*** Opening Extracted material ***

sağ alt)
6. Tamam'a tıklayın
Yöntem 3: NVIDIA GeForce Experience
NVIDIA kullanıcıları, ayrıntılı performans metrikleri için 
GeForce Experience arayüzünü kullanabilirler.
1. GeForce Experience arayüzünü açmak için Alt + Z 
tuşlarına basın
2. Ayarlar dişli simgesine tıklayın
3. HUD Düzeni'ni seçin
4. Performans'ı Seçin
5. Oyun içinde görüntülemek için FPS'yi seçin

*** Closing Extracted material ***
*** Opening Extracted material ***

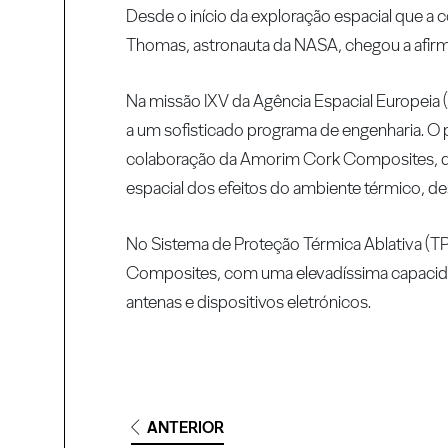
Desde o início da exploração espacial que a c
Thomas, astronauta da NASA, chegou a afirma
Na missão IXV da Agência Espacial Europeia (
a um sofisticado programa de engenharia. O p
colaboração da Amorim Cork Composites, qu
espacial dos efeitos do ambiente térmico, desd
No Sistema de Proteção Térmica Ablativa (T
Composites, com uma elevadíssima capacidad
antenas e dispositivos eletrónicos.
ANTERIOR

*** Closing Extracted material ***

> [What is being asked] The line above containing "4. Performans'ı Seçin", the line containing "5. Oyun içinde görüntülemek için FPS'yi seçin", and every line between them are to be transcribed exactly; no other line is wanted.

> [Answer for this exercise]
4. Performans'ı Seçin
5. Oyun içinde görüntülemek için FPS'yi seçin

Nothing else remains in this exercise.